Go to the line containing "include advanced dog trai" in the material below. From there to the end, retype every line exactly and drop the pictures.

#### EXTRACTED RECORDS:

╔══

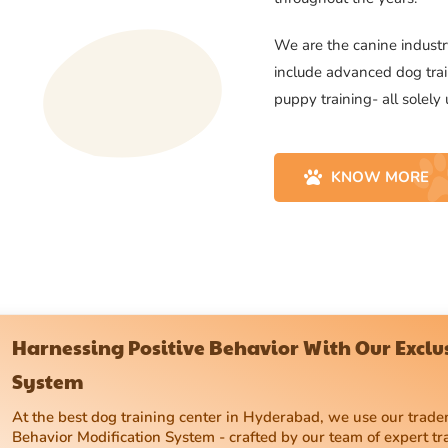
We are the canine industry
include advanced dog trai
puppy training- all solely
KNOW MORE
Harnessing Positive Behavior With Our Excl
System
At the best dog training center in Hyderabad, we use our tra
Behavior Modification System - crafted by our team of expert tr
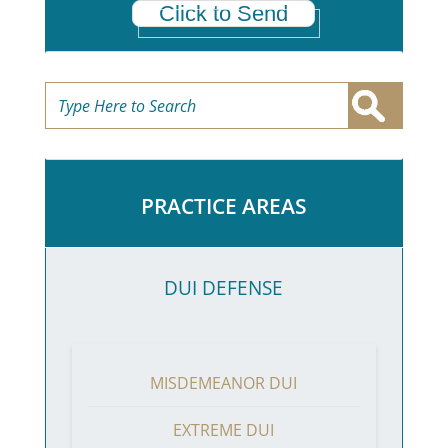
Click to Send
PRACTICE AREAS
DUI DEFENSE
MISDEMEANOR DUI
EXTREME DUI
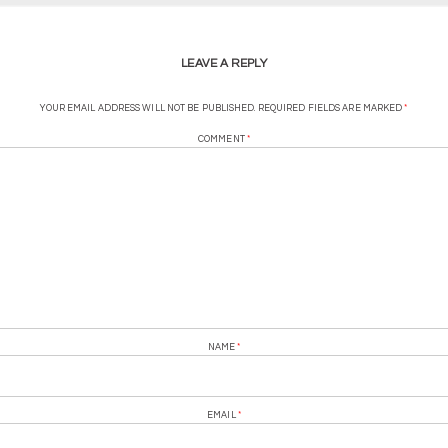
LEAVE A REPLY
YOUR EMAIL ADDRESS WILL NOT BE PUBLISHED.
REQUIRED FIELDS ARE MARKED
*
COMMENT
*
NAME
*
EMAIL
*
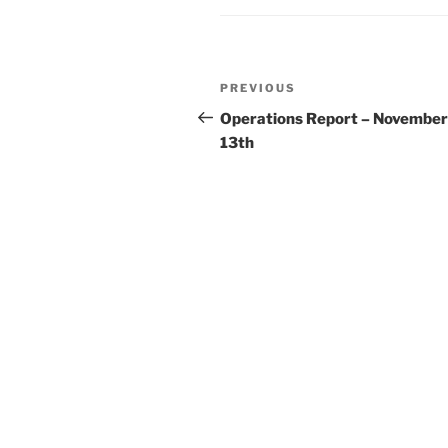
Post
Previous
PREVIOUS
navigation
Post
Operations Report – November
13th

╚══

#### ANSWER SPACE:
include advanced dog trai
puppy training- all solely
KNOW MORE
Harnessing Positive Behavior With Our Excl
System
At the best dog training center in Hyderabad, we use our tra
Behavior Modification System - crafted by our team of expert tr
Click to Send
PRACTICE AREAS
DUI DEFENSE
MISDEMEANOR DUI
EXTREME DUI
LEAVE A REPLY
YOUR EMAIL ADDRESS WILL NOT BE PUBLISHED.
REQUIRED FIELDS ARE MARKED
*
COMMENT
*
NAME
*
EMAIL
*
Post
Previous
PREVIOUS
navigation
Post
Operations Report – November
13th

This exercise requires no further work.